§ WORK REQUIRED
For the listing that follows, report how many lines contain the string "network", giving the number alone.

§ AVAILABLE DATA
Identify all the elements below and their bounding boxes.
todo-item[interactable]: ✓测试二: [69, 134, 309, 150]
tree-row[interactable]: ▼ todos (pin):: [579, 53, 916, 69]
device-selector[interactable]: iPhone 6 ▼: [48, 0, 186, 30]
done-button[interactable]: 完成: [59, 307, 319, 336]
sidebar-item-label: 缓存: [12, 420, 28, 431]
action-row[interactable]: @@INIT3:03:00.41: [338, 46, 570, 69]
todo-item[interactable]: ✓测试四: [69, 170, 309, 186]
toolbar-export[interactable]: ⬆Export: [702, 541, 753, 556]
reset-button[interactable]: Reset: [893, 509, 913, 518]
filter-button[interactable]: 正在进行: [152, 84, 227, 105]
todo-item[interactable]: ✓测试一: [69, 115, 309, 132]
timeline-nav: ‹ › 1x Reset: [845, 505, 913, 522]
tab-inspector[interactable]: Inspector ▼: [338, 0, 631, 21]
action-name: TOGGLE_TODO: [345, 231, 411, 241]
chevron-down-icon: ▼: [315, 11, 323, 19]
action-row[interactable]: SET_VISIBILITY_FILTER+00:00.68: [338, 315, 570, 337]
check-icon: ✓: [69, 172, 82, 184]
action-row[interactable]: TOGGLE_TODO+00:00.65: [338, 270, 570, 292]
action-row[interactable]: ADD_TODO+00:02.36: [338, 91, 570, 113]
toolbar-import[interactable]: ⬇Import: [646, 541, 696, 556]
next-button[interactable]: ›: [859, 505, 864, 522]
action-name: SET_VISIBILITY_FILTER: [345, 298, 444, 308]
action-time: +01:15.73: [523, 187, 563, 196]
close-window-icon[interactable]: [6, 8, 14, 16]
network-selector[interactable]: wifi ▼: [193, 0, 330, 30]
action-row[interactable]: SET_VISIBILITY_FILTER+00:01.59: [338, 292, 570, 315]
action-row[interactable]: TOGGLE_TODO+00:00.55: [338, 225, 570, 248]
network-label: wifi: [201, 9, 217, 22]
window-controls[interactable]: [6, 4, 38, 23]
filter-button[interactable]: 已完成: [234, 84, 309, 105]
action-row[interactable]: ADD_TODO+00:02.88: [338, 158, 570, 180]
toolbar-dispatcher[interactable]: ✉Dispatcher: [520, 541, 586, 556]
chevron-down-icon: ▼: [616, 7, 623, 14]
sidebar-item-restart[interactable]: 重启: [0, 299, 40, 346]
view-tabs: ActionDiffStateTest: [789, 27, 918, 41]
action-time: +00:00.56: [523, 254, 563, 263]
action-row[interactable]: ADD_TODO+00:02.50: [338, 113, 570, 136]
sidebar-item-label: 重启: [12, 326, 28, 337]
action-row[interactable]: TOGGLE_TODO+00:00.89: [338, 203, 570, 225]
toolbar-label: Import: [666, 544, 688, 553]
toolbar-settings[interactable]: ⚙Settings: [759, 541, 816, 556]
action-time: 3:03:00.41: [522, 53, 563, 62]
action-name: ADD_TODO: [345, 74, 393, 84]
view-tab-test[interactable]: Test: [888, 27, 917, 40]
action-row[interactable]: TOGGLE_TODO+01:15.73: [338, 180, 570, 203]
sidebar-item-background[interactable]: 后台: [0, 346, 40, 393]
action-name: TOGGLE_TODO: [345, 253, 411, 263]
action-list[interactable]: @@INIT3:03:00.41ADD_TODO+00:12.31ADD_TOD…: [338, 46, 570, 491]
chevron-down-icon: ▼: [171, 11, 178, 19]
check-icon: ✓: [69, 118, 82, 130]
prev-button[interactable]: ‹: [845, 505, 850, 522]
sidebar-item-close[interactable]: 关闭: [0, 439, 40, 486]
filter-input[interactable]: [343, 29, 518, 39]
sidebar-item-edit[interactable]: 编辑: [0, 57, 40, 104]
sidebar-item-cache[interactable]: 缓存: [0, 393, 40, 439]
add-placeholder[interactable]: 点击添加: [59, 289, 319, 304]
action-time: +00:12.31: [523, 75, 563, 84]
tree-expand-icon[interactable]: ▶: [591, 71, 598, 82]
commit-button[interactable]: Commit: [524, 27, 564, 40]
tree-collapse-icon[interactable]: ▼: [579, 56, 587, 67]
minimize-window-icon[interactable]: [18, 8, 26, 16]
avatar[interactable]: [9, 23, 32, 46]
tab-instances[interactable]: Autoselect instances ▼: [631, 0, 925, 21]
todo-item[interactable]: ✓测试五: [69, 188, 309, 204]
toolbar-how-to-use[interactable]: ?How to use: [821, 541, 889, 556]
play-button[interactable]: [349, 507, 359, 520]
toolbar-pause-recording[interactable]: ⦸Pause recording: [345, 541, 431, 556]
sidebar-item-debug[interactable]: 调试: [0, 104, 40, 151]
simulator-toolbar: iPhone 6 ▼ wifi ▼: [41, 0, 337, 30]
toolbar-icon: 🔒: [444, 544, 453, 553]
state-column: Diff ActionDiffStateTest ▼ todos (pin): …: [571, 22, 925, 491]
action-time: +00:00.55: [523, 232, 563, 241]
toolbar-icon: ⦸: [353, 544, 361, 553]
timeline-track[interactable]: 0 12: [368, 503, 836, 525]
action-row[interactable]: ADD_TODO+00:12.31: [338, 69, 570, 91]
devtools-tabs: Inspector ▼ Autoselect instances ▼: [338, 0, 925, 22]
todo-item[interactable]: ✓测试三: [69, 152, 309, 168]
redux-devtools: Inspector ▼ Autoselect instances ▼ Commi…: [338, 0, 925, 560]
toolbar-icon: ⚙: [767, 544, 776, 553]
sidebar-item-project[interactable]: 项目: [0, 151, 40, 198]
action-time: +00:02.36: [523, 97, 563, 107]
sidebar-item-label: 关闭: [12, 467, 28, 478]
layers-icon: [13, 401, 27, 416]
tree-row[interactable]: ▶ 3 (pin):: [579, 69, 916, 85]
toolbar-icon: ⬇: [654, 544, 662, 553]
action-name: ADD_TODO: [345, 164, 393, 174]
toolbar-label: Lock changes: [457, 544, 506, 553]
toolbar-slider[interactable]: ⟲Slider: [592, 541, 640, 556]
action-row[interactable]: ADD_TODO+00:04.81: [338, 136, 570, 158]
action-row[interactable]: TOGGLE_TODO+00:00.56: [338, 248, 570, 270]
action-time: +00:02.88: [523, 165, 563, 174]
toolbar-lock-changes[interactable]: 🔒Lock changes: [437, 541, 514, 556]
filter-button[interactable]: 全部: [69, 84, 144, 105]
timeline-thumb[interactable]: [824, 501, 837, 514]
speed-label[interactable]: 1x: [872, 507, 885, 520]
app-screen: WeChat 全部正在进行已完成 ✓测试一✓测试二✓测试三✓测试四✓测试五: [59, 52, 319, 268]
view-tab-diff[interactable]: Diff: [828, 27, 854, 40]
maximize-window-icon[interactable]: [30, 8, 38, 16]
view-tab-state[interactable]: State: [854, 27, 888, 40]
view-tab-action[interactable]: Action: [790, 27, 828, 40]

* * *

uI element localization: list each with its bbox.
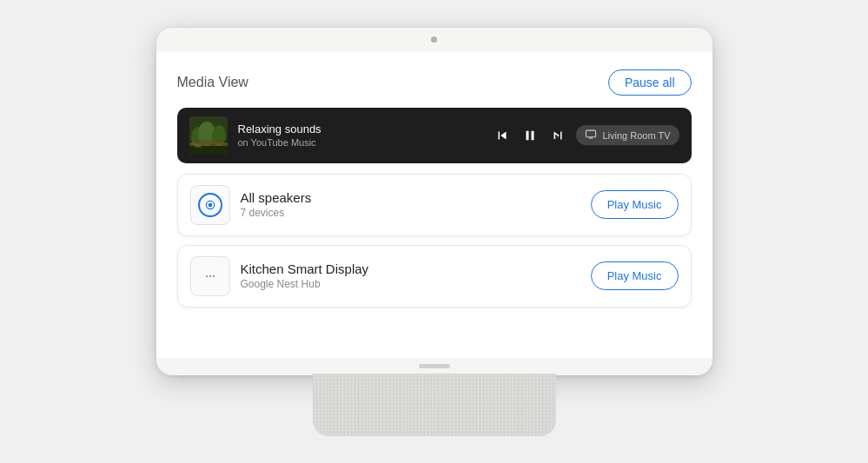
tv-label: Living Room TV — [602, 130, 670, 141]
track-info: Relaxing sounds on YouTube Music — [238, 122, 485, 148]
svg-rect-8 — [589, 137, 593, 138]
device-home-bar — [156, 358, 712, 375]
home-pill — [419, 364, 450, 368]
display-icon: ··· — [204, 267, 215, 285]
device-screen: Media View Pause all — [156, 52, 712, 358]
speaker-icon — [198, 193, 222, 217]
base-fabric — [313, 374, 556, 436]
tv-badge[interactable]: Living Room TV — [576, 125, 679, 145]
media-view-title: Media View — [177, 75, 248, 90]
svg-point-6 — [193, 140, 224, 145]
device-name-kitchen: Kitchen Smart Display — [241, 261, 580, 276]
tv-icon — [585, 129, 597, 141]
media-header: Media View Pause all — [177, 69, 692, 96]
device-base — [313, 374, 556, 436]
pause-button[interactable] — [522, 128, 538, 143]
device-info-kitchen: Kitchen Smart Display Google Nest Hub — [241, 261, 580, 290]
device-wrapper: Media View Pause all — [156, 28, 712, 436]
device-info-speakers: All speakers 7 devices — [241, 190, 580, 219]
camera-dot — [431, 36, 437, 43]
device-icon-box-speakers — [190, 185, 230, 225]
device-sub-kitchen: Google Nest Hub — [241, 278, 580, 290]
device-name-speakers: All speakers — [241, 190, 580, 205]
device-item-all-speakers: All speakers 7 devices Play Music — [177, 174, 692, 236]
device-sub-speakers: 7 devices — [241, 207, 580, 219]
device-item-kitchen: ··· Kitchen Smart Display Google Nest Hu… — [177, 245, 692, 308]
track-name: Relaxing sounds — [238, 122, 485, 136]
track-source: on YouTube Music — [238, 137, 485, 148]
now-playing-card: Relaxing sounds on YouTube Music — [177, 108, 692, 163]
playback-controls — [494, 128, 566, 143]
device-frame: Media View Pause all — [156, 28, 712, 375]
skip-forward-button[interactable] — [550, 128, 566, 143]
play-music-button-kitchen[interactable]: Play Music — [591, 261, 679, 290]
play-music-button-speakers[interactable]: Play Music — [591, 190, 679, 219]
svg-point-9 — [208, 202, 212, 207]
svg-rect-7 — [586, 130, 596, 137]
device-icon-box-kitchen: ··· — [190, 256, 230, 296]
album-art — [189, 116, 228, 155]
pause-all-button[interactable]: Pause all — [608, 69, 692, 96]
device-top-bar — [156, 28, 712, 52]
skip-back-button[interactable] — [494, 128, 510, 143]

§ RESPONSE TO THIS EXERCISE
2